Data under study:

__________________________________________________

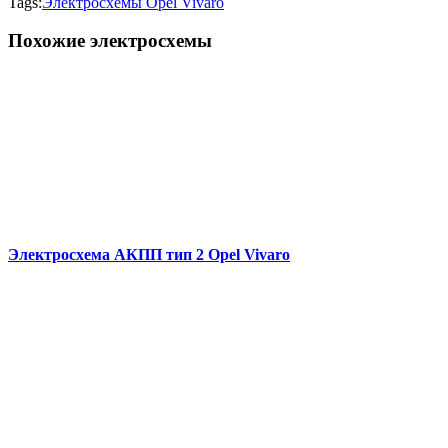
Tags:
Электросхемы Opel Vivaro
Похожие электросхемы
Электросхема АКПП тип 2 Opel Vivaro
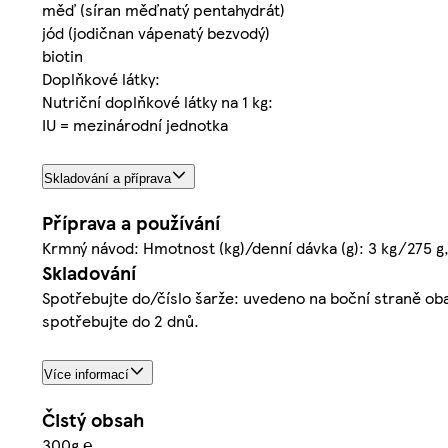
měď (síran měďnatý pentahydrát)
jód (jodičnan vápenatý bezvodý)
biotin
Doplňkové látky:
Nutriční doplňkové látky na 1 kg:
IU = mezinárodní jednotka
Skladování a příprava
Příprava a používání
Krmný návod: Hmotnost (kg)/denní dávka (g): 3 kg/275 g,
Skladování
Spotřebujte do/číslo šarže: uvedeno na boční straně obal
spotřebujte do 2 dnů.
Více informací
Čistý obsah
300g ℮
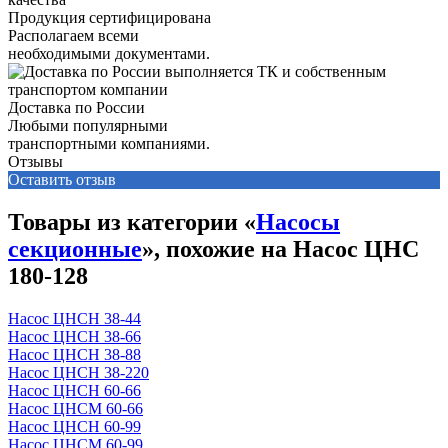
Продукция сертифицирована
Располагаем всеми
необходимыми документами.
Доставка по России
Любыми популярными
транспортными компаниями.
Отзывы
Оставить отзыв
Товары из категории «
Насосы
секционные
», похожие на Насос ЦНС
180-128
Насос ЦНСН 38-44
Насос ЦНСН 38-66
Насос ЦНСН 38-88
Насос ЦНСН 38-220
Насос ЦНСН 60-66
Насос ЦНСМ 60-66
Насос ЦНСН 60-99
Насос ЦНСМ 60-99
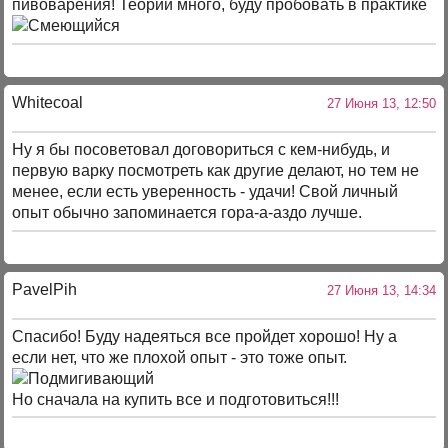
пивоварения! Теории много, буду пробовать в практике
Whitecoal
27 Июня 13, 12:50
Ну я бы посоветовал договориться с кем-нибудь, и
первую варку посмотреть как другие делают, но тем не
менее, если есть уверенность - удачи! Свой личный
опыт обычно запоминается гора-а-аздо лучше.
PavelPih
27 Июня 13, 14:34
Спасибо! Буду надеяться все пройдет хорошо! Ну а
если нет, что же плохой опыт - это тоже опыт.
Но сначала на купить все и подготовиться!!!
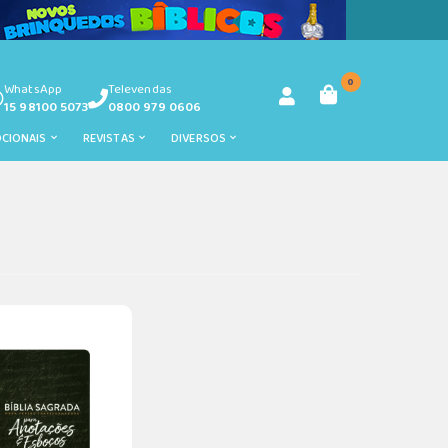
0
WhatsApp
Televendas
15 98100 5073
0800 979 0606
OCIONAIS
REVISTAS
DIVERSOS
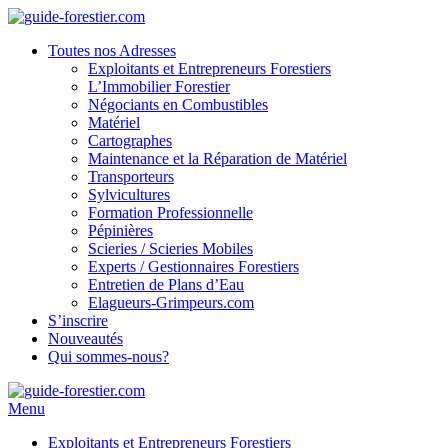
Toutes nos Adresses
Exploitants et Entrepreneurs Forestiers
L’Immobilier Forestier
Négociants en Combustibles
Matériel
Cartographes
Maintenance et la Réparation de Matériel
Transporteurs
Sylvicultures
Formation Professionnelle
Pépinières
Scieries / Scieries Mobiles
Experts / Gestionnaires Forestiers
Entretien de Plans d’Eau
Elagueurs-Grimpeurs.com
S’inscrire
Nouveautés
Qui sommes-nous?
Menu
Exploitants et Entrepreneurs Forestiers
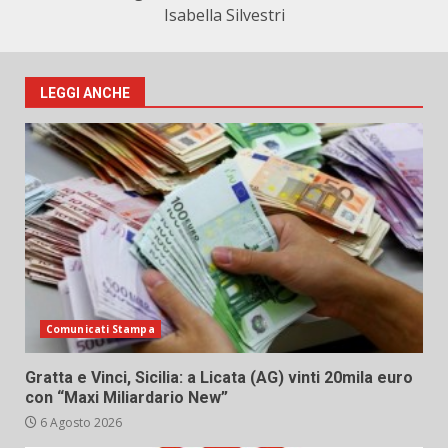
Isabella Silvestri
LEGGI ANCHE
Comunicati Stampa
Gratta e Vinci, Sicilia: a Licata (AG) vinti 20mila euro
con “Maxi Miliardario New”
6 Agosto 2026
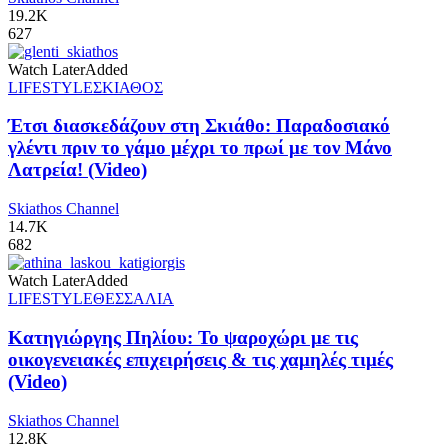
19.2K
627
Watch Later
Added
LIFESTYLE
ΣΚΙΑΘΟΣ
Έτσι διασκεδάζουν στη Σκιάθο: Παραδοσιακό
γλέντι πριν το γάμο μέχρι το πρωί με τον Μάνο
Λατρεία! (Video)
Skiathos Channel
14.7K
682
Watch Later
Added
LIFESTYLE
ΘΕΣΣΑΛΙΑ
Κατηγιώργης Πηλίου: Το ψαροχώρι με τις
οικογενειακές επιχειρήσεις & τις χαμηλές τιμές
(Video)
Skiathos Channel
12.8K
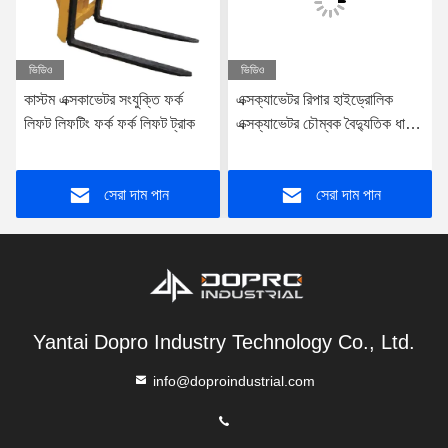
ভিডিও
ভিডিও
কাস্টম এক্সকাভেটর সংযুক্তি ফর্ক
এক্সক্যাভেটর রিপার হাইড্রোলিক
লিফট লিফটিং ফর্ক ফর্ক লিফট ট্রাক
এক্সক্যাভেটর চৌম্বক বৈদ্যুতিক ধাতব
স্ক্র্যাপ উত্তোলন চৌম্বক
সেরা দাম পান
সেরা দাম পান
Yantai Dopro Industry Technology Co., Ltd.
info@doproindustrial.com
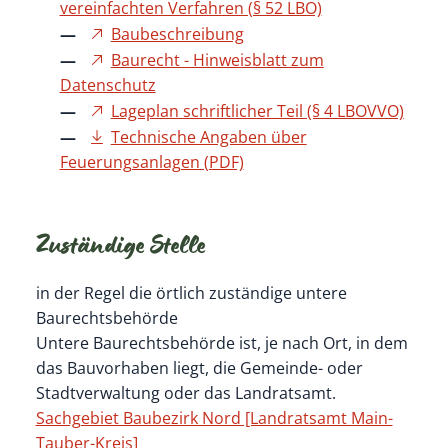
vereinfachten Verfahren (§ 52 LBO)
Baubeschreibung
Baurecht - Hinweisblatt zum
Datenschutz
Lageplan schriftlicher Teil (§ 4 LBOVVO)
Technische Angaben über
Feuerungsanlagen (PDF)
Zuständige Stelle
in der Regel die örtlich zuständige untere
Baurechtsbehörde
Untere Baurechtsbehörde ist, je nach Ort, in dem
das Bauvorhaben liegt, die Gemeinde- oder
Stadtverwaltung oder das Landratsamt.
Sachgebiet Baubezirk Nord [Landratsamt Main-
Tauber-Kreis]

__________________________________________________

Exercise aim:
Could you please write out exactly the lines from the start of the entries above through the line that holds "Спасибо! Буду надеяться", both included, with no pictures?

Solution to this exercise:
Tags:
Электросхемы Opel Vivaro
Похожие электросхемы
Электросхема АКПП тип 2 Opel Vivaro
měď (síran měďnatý pentahydrát)
jód (jodičnan vápenatý bezvodý)
biotin
Doplňkové látky:
Nutriční doplňkové látky na 1 kg:
IU = mezinárodní jednotka
Skladování a příprava
Příprava a používání
Krmný návod: Hmotnost (kg)/denní dávka (g): 3 kg/275 g,
Skladování
Spotřebujte do/číslo šarže: uvedeno na boční straně obal
spotřebujte do 2 dnů.
Více informací
Čistý obsah
300g ℮
Продукция сертифицирована
Располагаем всеми
необходимыми документами.
Доставка по России
Любыми популярными
транспортными компаниями.
Отзывы
Оставить отзыв
Товары из категории «
Насосы
секционные
», похожие на Насос ЦНС
180-128
Насос ЦНСН 38-44
Насос ЦНСН 38-66
Насос ЦНСН 38-88
Насос ЦНСН 38-220
Насос ЦНСН 60-66
Насос ЦНСМ 60-66
Насос ЦНСН 60-99
Насос ЦНСМ 60-99
пивоварения! Теории много, буду пробовать в практике
Whitecoal
27 Июня 13, 12:50
Ну я бы посоветовал договориться с кем-нибудь, и
первую варку посмотреть как другие делают, но тем не
менее, если есть уверенность - удачи! Свой личный
опыт обычно запоминается гора-а-аздо лучше.
PavelPih
27 Июня 13, 14:34
Спасибо! Буду надеяться все пройдет хорошо! Ну а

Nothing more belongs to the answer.